I wrote ACMECLIENT_ASSERT and ACMECLIENT_MESSAGE_ASSERT for the debugging stuff, and there was ACMECLIENT_ASSERT_PRECONDITION, ACMECLIENT_ASSERT_POSTCONDITION and ACMECLIENT_ASSERT_INVARIANT for the C.P. The presence/absence of the two sets were independent. In practice, we have everything in the debug build, and only the CP ones in release.

> Such code needs to be removed from production versions
> and the DMD -release switch is the current mechanism for doing that.

Agreed. That's why I'm suggesting that we need :
    1. Separate 'assertion' constructs for C.P., as opposed to
debug/developer only assertions
    2. To separation the elision/enabling of the two types.

Specifically I suggest that assertions are in unless "-release" is specified, and but C.P. constructs are in unless "-nocontracts" is specified.

However, I fear all this good stuff we've been covering in the last few days will falter because Walter may not want to, at this stage, introduce separate constructs for CP vs debug/developer assertions. Which, then, makes writing large system stuff in D harder, as Kris's been regretfully observing.  Perhaps a solution is that "-nocontracts" elide all assertions within in/out/invariant blocks, and "-release" all those without. Walter?

Cheers

Matthew

I can also lament this; when people feel they've found a bug, they feel one of two things: anger, that there's a bug (most common in production) or satisfaction, for finding a mistake in someone else's work.

In fact, some of the second case of people will get noticeably dissapointed if you verify that what they experienced, for whatever reason, is NOT a bug - even if it's not their fault either (I remember remarking on this, but at the moment I can't think of how these two conditions can both be true.)

Anyway, if someone finds a bug and they get a warning describing something about what happened, they tend to be more often of the second class.  Not only because the error tends to corrupt their data less (not transparently screwing up, but catching itself) but because it's definitely a bug.  There's still often anger there, but there's usually satisfaction too.

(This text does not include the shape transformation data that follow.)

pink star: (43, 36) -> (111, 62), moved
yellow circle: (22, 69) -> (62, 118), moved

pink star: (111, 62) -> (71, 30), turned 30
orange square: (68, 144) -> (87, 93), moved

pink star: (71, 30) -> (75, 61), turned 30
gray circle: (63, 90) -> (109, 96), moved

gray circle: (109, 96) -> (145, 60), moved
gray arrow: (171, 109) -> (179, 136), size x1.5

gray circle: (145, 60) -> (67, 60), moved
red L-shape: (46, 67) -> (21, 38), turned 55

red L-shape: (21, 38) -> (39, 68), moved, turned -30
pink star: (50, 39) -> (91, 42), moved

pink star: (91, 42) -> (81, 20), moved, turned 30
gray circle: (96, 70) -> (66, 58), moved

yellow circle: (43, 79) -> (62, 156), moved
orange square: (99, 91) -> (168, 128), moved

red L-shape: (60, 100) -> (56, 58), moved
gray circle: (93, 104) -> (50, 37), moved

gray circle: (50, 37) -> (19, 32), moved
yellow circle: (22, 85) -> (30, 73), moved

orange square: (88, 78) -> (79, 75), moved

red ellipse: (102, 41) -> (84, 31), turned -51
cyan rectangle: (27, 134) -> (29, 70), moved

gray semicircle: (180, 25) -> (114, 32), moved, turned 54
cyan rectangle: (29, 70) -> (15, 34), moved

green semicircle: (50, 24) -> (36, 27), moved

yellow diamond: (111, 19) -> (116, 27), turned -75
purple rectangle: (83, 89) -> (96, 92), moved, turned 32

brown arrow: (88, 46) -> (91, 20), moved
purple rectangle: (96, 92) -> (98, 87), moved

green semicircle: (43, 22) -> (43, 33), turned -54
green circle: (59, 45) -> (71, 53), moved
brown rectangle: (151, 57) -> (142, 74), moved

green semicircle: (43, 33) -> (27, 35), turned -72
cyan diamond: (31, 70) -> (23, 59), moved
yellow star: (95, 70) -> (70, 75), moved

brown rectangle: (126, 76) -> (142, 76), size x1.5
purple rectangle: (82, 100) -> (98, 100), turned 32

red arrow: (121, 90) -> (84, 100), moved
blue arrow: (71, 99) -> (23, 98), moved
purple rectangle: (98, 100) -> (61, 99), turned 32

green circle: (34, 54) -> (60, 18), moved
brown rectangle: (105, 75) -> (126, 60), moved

But, next, if you have it fixed almost immediately after it's reported... well, let's be realistic:

Most end users know that many softwares they use have bugs.  They've been frustrated by bugs in Windows, spyware (which often crashes Internet Explorer for them), and other even good software.  There are always bugs, and so EVEN WHEN THEY DON'T FIND ANY, they expect them.

But, if they report a bug (which hopefully should be unlikely anyway) and it gets fast response, that's something else.  Confidence.  They knew there would be bugs before, but now, NOW they know that if they ever find one, they'll have an easy message to report, and once you get it you'll fix it for them and get them the new version.  They will love you.

Maybe if we were back 20 years ago, we could try to fix this.  But, it's too late now.  We can't pretend bugs don't exist, or are so uncommon our clients won't expect them - even in OUR software.  Nor can we pretend they won't, because... they will.

So, the trick is optimizing the solution.  Making them trust us, you, again.  At least, imho.

-[Unknown]


> More practically, I can say that from the experience of my recent work for a client - the project that has informed on / firmed up my commitment to 'CP-live' - that the users did indeed find it strange that the software informed them that it was invalid. However, when I (i) explained what this meant, and (ii) fixed the bug and had everything flying again with 10 minutes, they grok'ed it. Enthusiastically.